Volví a mi casa (antes de
llegar pude ver a mi hermano montando en su flamante bicicleta) sin que nadie
me viera fui por un galón de gasolina y un encendedor. Volví adonde ella, la
rocié y le prendí fuego. Me quedé observando como las llamas consumían su piel,
llenándola de pústulas, consumiendo su cabello, sus uñas, matándola por segunda
vez. Luego de eso regué gasolina por los alrededores. El fuego se extendió con
rapidez purificadora de ese bosque que tantas veces fue testigo de nuestros
actos.
Nadie me descubrió. Con el
caos que se formó, mientras llegaban los bomberos pude guardar la gasolina en
su lugar. Y cuando descubrieron su ausencia y encontraron sus huesos fui el que
más lloró y aunque nadie lo supiera lo hacía por ella, por mí, por Sultán,
Saturno y por tantos seres vivos anónimos.
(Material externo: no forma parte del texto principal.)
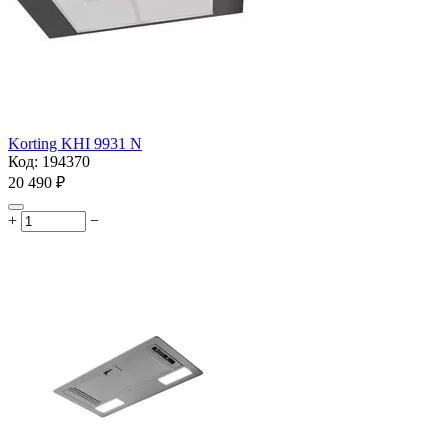
Korting KHI 9931 N
Код:
194370
20 490
₽
+
−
A pesar de estar muerta, mi
vida se tiñó con su nombre, Lucía. Nunca pude casarme por miedo a tener una
esposa o una hija como ella y no podía estar cerca de ningún animal sin
indisponerme, tenía pavor de sentir que alguno de ellos dijera la verdad, me
reclamara por mis crímenes, hasta terminé por volverme vegetariano porque el
olor de la carne quemada me recordaba el de su piel siendo presa de las llamas.
Pero ahora cuando ha
llegado la vejez y estoy solo, ella me acecha. Puedo sentirla aruñando las
puertas de mi habitación todas las noches, disfrutando mi cobardía de viejo.
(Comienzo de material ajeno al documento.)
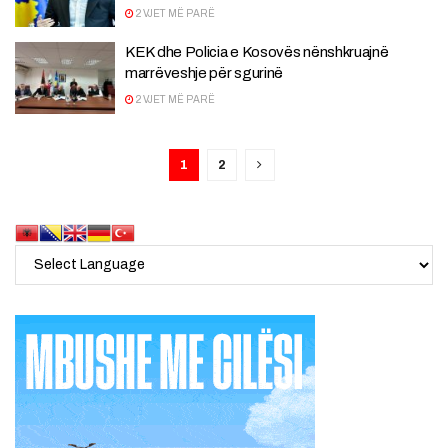
2 VJET MË PARË
KEK dhe Policia e Kosovës nënshkruajnë
marrëveshje për sgurinë
2 VJET MË PARË
1
2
Ayer al salir pude ver a una rata muerta frente a mi puerta. Sé que muy pronto
llegará el día en que Lucía tenga la fuerza para abrir la puerta de mi cuarto y
avancé dejando una estela de ceniza y sangre y se acerqué a mí para saber lo
que se siente ‘practicar’ con un humano. Que el Señor me proteja y me perdone.